In [None]:
%matplotlib inline
%run ../setup/nb_setup

# Science Case Studies: The Age-Velocity Dispersion Relations in APOGEE

Author(s): Keith Hawkins


## Learning goals

The purpose of this tutorial is to: 
1. Introduce the concepts of Age-Velocity Dispersion relations
2. Introduce Cross matching via topcat
3. Introduce/practice velocity calculations via astropy 

*Goal:* 

You will derive the Gaia DR2-APOGEE Age-Velocity Dispersion relations. 

Two additional challenges include: 

(1) derive the same Age-Velocity Dispersion relations but for  Gaia DR3-APOGEE (hint!: this will require a cross match) and 

(2) consider uncertainties in age and velocity to build a linear model which converts velocity dispersion into age.


### Notebook Setup and Package Imports

In [None]:
import numpy as np
import matplotlib.pyplot as p
import astropy
from astropy.table import Table
import scipy.stats
from astropy.coordinates import SkyCoord
import astropy.units as u
from astropy.coordinates import Galactic
from astropy.coordinates import ICRS
import astropy.coordinates as apycord
import random

We will need to download the APOGEE-ASTRONN dataset that contains age information (along with other information about the APOGEE spectra). This dataset also contains DR2 estimates of velocity but *NOT* DR3 (you will need to do a crossmatch between this file and Gaia EDR3, which we will discuss):

DATA DESCRIPTION : https://www.sdss.org/dr16/data_access/value-added-catalogs/?vac_id=the-astronn-catalog-of-abundances,-distances,-and-ages-for-apogee-dr16-stars

DATA LOCATION : https://data.sdss.org/sas/dr16/apogee/vac/apogee-astronn/apogee_astroNN-DR16-v1.fits

LOCAL MIRROR : https://users.flatironinstitute.org/~apricewhelan/data/surveys/APOGEE_DR16/apogee_astroNN-DR16-v1.fits

Download this dataset
and load it in with astropy!

In [None]:
APOGEE = Table.read("apogee_astroNN-DR16-v1.fits")  # read in the data

In [None]:
# explore the columns:

print(APOGEE.colnames)

The goal here is to determine how velocity (and velocity dispersion) is correlated with age. 

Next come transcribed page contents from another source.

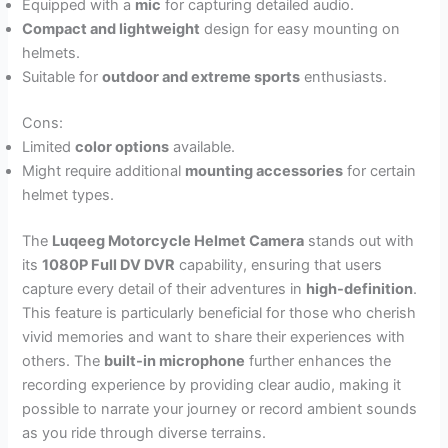
Equipped with a
mic
for capturing detailed audio.
Compact and lightweight
design for easy mounting on
helmets.
Suitable for
outdoor and extreme sports
enthusiasts.
Cons:
Limited
color options
available.
Might require additional
mounting accessories
for certain
helmet types.
The
Luqeeg Motorcycle Helmet Camera
stands out with
its
1080P Full DV DVR
capability, ensuring that users
capture every detail of their adventures in
high-definition
.
This feature is particularly beneficial for those who cherish
vivid memories and want to share their experiences with
others. The
built-in microphone
further enhances the
recording experience by providing clear audio, making it
possible to narrate your journey or record ambient sounds
as you ride through diverse terrains.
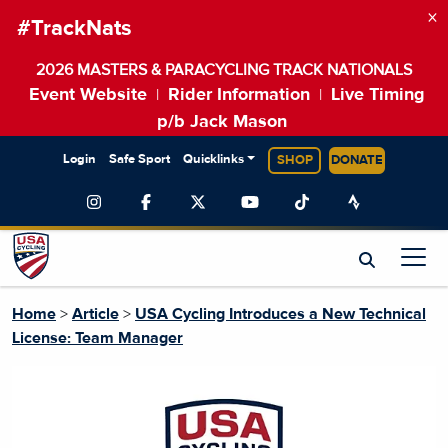
×
#TrackNats
2026 MASTERS & PARACYCLING TRACK NATIONALS
Event Website
Rider Information
Live Timing
|
|
p/b Jack Mason
Login
Safe Sport
Quicklinks
SHOP
DONATE
Home
>
Article
>
USA Cycling Introduces a New Technical
License: Team Manager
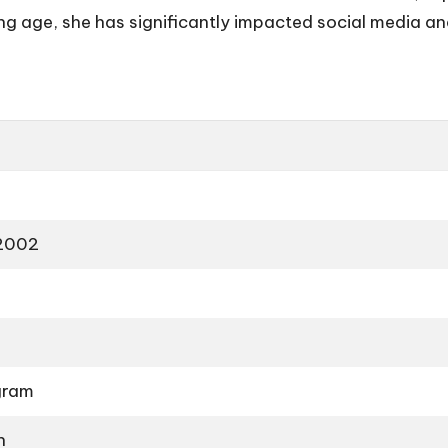
ng age, she has significantly impacted social media a
 2002
gram
n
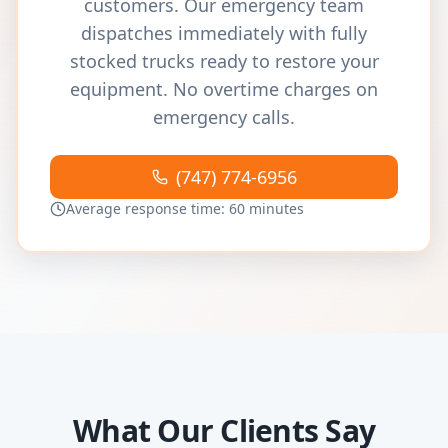
customers. Our emergency team
dispatches immediately with fully
stocked trucks ready to restore your
equipment. No overtime charges on
emergency calls.
(747) 774-6956
Average response time: 60 minutes
What Our Clients Say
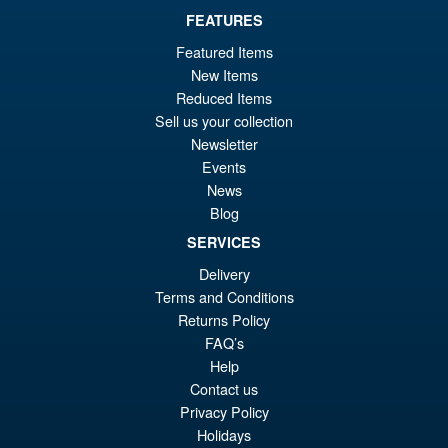
FEATURES
£89.99
Featured Items
Or
New Items
£79.95
Reduced Items
pr
Cu
Sell us your collection
ADD TO BASKET
wa
pr
Newsletter
Events
£8
is:
News
S.H.MonsterArts Godzilla vs.
Sale!
£7
Biollante Movie Graphic Plus (
Blog
1989 )
SERVICES
Delivery
Terms and Conditions
£99.99
Returns Policy
Or
£79.95
FAQ’s
pr
Cu
Help
ADD TO BASKET
Contact us
wa
pr
Privacy Policy
£9
is:
Holidays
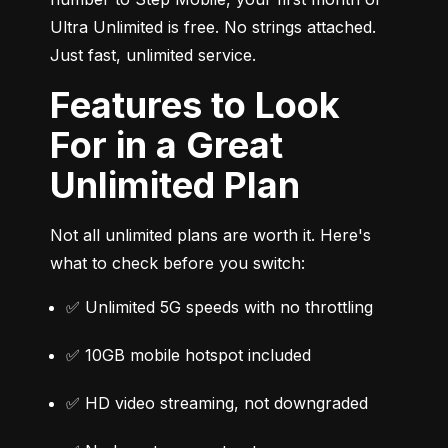
Ultra Unlimited is free. No strings attached. 
Just fast, unlimited service.
Features to Look
For in a Great
Unlimited Plan
Not all unlimited plans are worth it. Here's 
what to check before you switch:
✅ Unlimited 5G speeds with no throttling
✅ 10GB mobile hotspot included
✅ HD video streaming, not downgraded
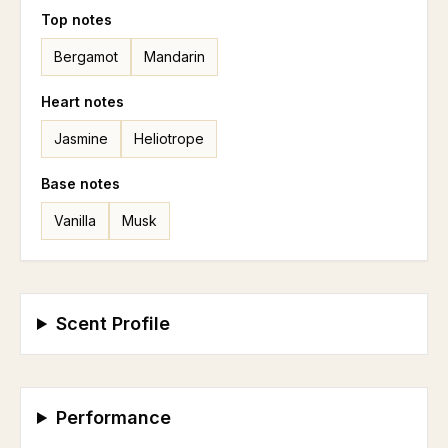
Top
notes
Bergamot
Mandarin
Heart
notes
Jasmine
Heliotrope
Base
notes
Vanilla
Musk
Scent Profile
Performance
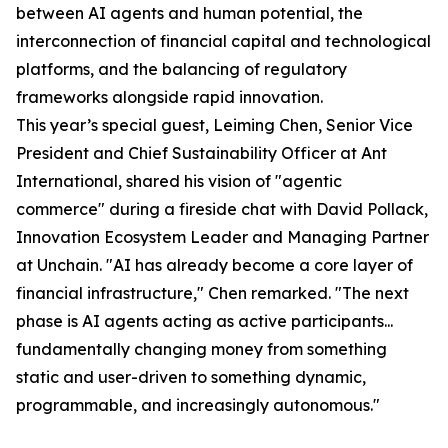
between AI agents and human potential, the
interconnection of financial capital and technological
platforms, and the balancing of regulatory
frameworks alongside rapid innovation.
This year’s special guest, Leiming Chen, Senior Vice
President and Chief Sustainability Officer at Ant
International, shared his vision of "agentic
commerce" during a fireside chat with David Pollack,
Innovation Ecosystem Leader and Managing Partner
at Unchain. "AI has already become a core layer of
financial infrastructure," Chen remarked. "The next
phase is AI agents acting as active participants...
fundamentally changing money from something
static and user-driven to something dynamic,
programmable, and increasingly autonomous."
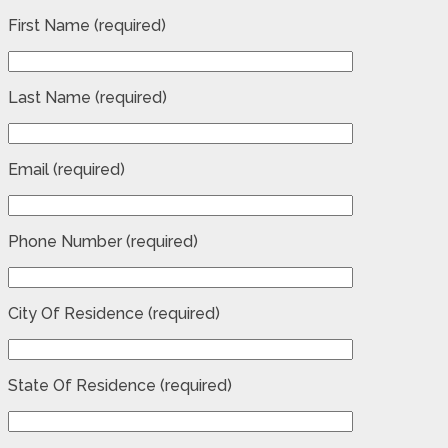
First Name (required)
Last Name (required)
Email (required)
Phone Number (required)
City Of Residence (required)
State Of Residence (required)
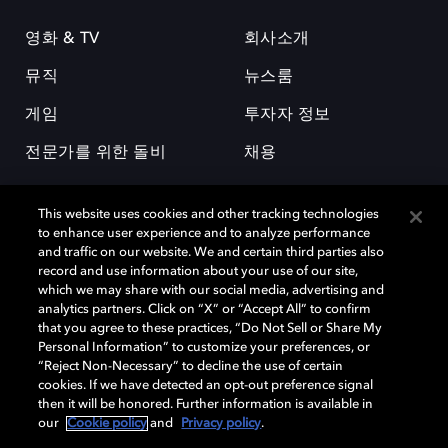
영화 & TV
회사소개
뮤직
뉴스룸
게임
투자자 정보
전문가를 위한 돌비
채용
This website uses cookies and other tracking technologies
to enhance user experience and to analyze performance
and traffic on our website. We and certain third parties also
record and use information about your use of our site,
which we may share with our social media, advertising and
돌비(Dolby)와 double-D 심볼은 미국 및 기타 국가 돌비래버러토리스
analytics partners. Click on “X” or “Accept All” to confirm
(Dolby Laboratories, Inc.)의 등록 및 미등록 상표이다. 그 밖에 다른 자료에
that you agree to these practices, “Do Not Sell or Share My
기재된 상표는 해당 상표 소유권자의 등록상표로 유지된다. © 2025 Dolby
Personal Information” to customize your preferences, or
Laboratories, Inc. All rights reserved.
“Reject Non-Necessary” to decline the use of certain
cookies. If we have detected an opt-out preference signal
then it will be honored. Further information is available in
our
Cookie policy
and
Privacy policy
.
Cookie Manager
개인정보 정책
책임 공시 정책
쿠키 정책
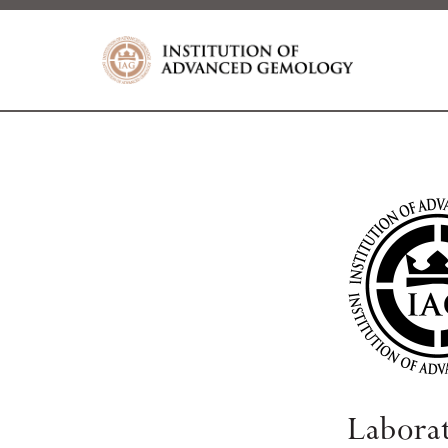
Labora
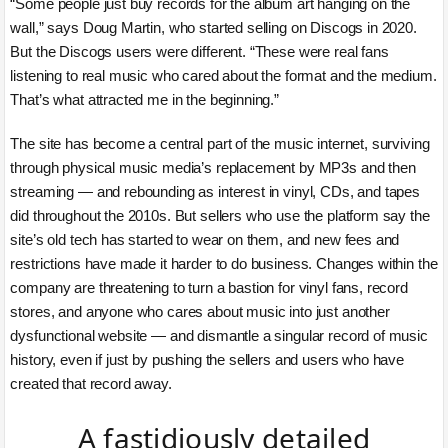
“Some people just buy records for the album art hanging on the
wall,” says Doug Martin, who started selling on Discogs in 2020.
But the Discogs users were different. “These were real fans
listening to real music who cared about the format and the medium.
That’s what attracted me in the beginning.”
The site has become a central part of the music internet, surviving
through physical music media’s replacement by MP3s and then
streaming — and rebounding as interest in vinyl, CDs, and tapes
did throughout the 2010s. But sellers who use the platform say the
site’s old tech has started to wear on them, and new fees and
restrictions have made it harder to do business. Changes within the
company are threatening to turn a bastion for vinyl fans, record
stores, and anyone who cares about music into just another
dysfunctional website — and dismantle a singular record of music
history, even if just by pushing the sellers and users who have
created that record away.
A fastidiously detailed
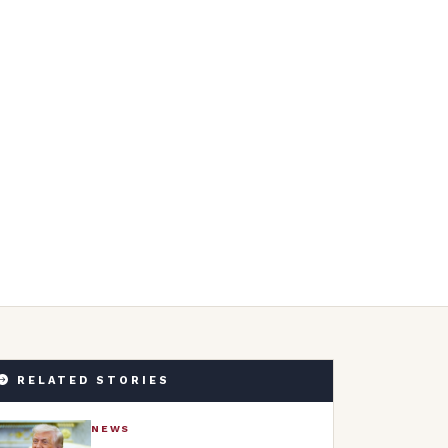
RELATED STORIES
NEWS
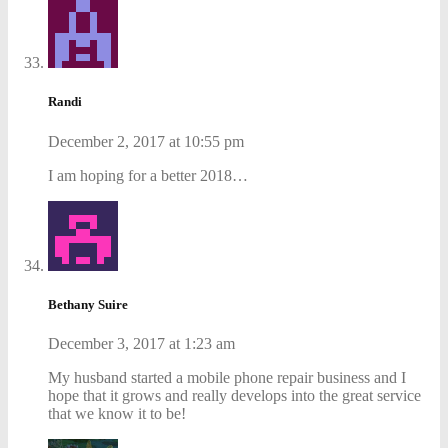
Randi
December 2, 2017 at 10:55 pm
I am hoping for a better 2018…
Bethany Suire
December 3, 2017 at 1:23 am
My husband started a mobile phone repair business and I
hope that it grows and really develops into the great service
that we know it to be!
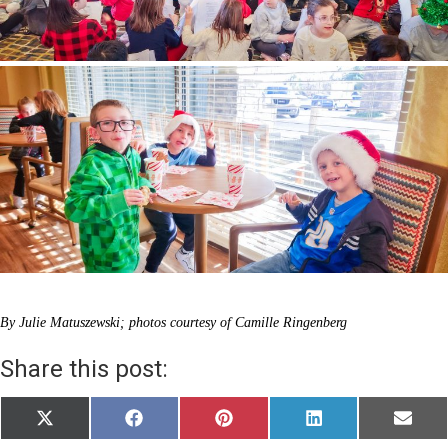
By Julie Matuszewski; photos courtesy of Camille Ringenberg
Share this post:
Share
Share
Share
Share
Share
X
F
P
L
E
on
on
on
on
on
(
a
i
i
m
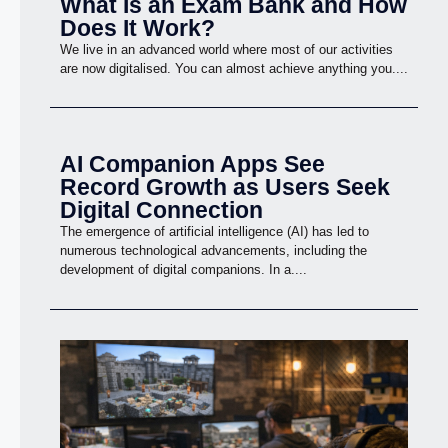
What Is an Exam Bank and How
Does It Work?
We live in an advanced world where most of our activities
are now digitalised. You can almost achieve anything you....
AI Companion Apps See
Record Growth as Users Seek
Digital Connection
The emergence of artificial intelligence (AI) has led to
numerous technological advancements, including the
development of digital companions. In a....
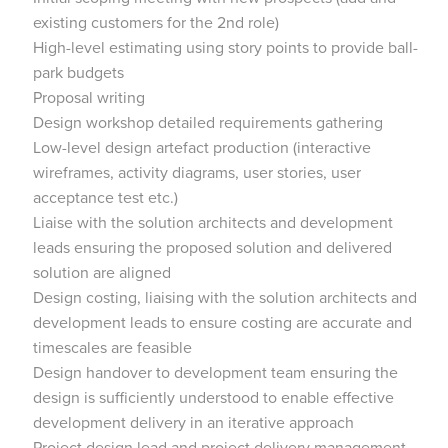
existing customers for the 2nd role)
High-level estimating using story points to provide ball-
park budgets
Proposal writing
Design workshop detailed requirements gathering
Low-level design artefact production (interactive
wireframes, activity diagrams, user stories, user
acceptance test etc.)
Liaise with the solution architects and development
leads ensuring the proposed solution and delivered
solution are aligned
Design costing, liaising with the solution architects and
development leads to ensure costing are accurate and
timescales are feasible
Design handover to development team ensuring the
design is sufficiently understood to enable effective
development delivery in an iterative approach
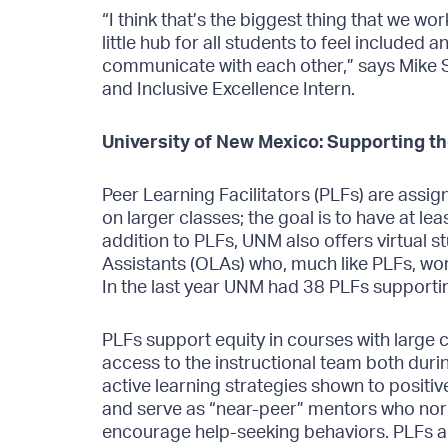
“I think that’s the biggest thing that we wo
little hub for all students to feel included
communicate with each other,” says Mike S
and Inclusive Excellence Intern.
University of New Mexico: Supporting t
Peer Learning Facilitators (PLFs) are assign
on larger classes; the goal is to have at lea
addition to PLFs, UNM also offers virtual 
Assistants (OLAs) who, much like PLFs, work
In the last year UNM had 38 PLFs supporti
PLFs support equity in courses with large c
access to the instructional team both durin
active learning strategies shown to positi
and serve as “near-peer” mentors who nor
encourage help-seeking behaviors. PLFs ar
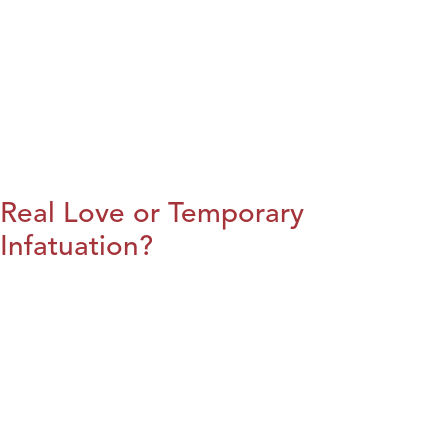
Real Love or Temporary
Infatuation?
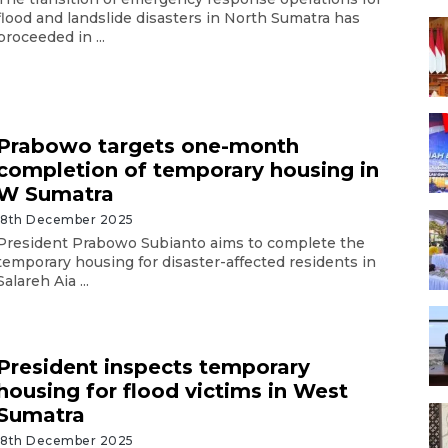
flood and landslide disasters in North Sumatra has
proceeded in ...
Prabowo targets one-month
completion of temporary housing in
W Sumatra
18th December 2025
President Prabowo Subianto aims to complete the
temporary housing for disaster-affected residents in
Salareh Aia ...
President inspects temporary
housing for flood victims in West
Sumatra
18th December 2025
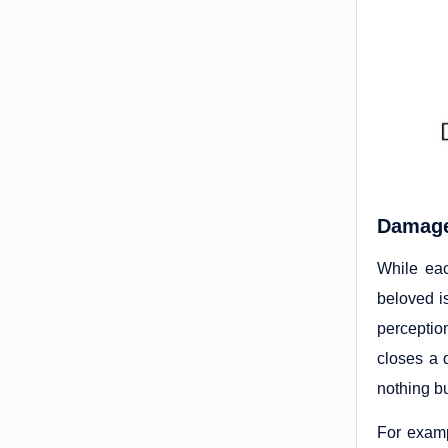
Damage
While eac
beloved i
perceptio
closes a 
nothing b
For examp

As such we will need to find the (precomputed DR2) velocity columns; and age columns (based on the cell above). 

Not all velociities and ages are measured with the same precision so we will also want to apply some very simple quality control cuts. So lets do that in the next cell

In [None]:
# lets create a quality
v_err_lim = 5  # define the limiting velocity uncertinaty in all axes
age_err_lim = 0.3  # age uncertainty limit in percent
dist_err_lim = 0.15  # distance error in percent

ok = np.where(
    (APOGEE["galvr_err"] < v_err_lim)
    & (APOGEE["galvt_err"] < v_err_lim)
    & (APOGEE["galvz_err"] < v_err_lim)
    & (APOGEE["age_total_error"] / APOGEE["age"] < age_err_lim)
    & (APOGEE["dist_error"] / APOGEE["dist"] < dist_err_lim)
    & (APOGEE["age"] > 0)
)[0]

print("There are %i stars that pass the quality controls" % len(ok))
D = APOGEE[ok]  # lets now subselect the 'GOOD' data

With the 'quality' sample in hand, lets now try to figure out how velocity and velocity dispersion depends on age in this sample. We will start by simply plotting velocity in all directions as a function of age. PLEASE plot the age as a function of velocity in each componenent (VR, VT, Vz) as a 

In [None]:
# Now we want to plot how the velocities depends on age do it here.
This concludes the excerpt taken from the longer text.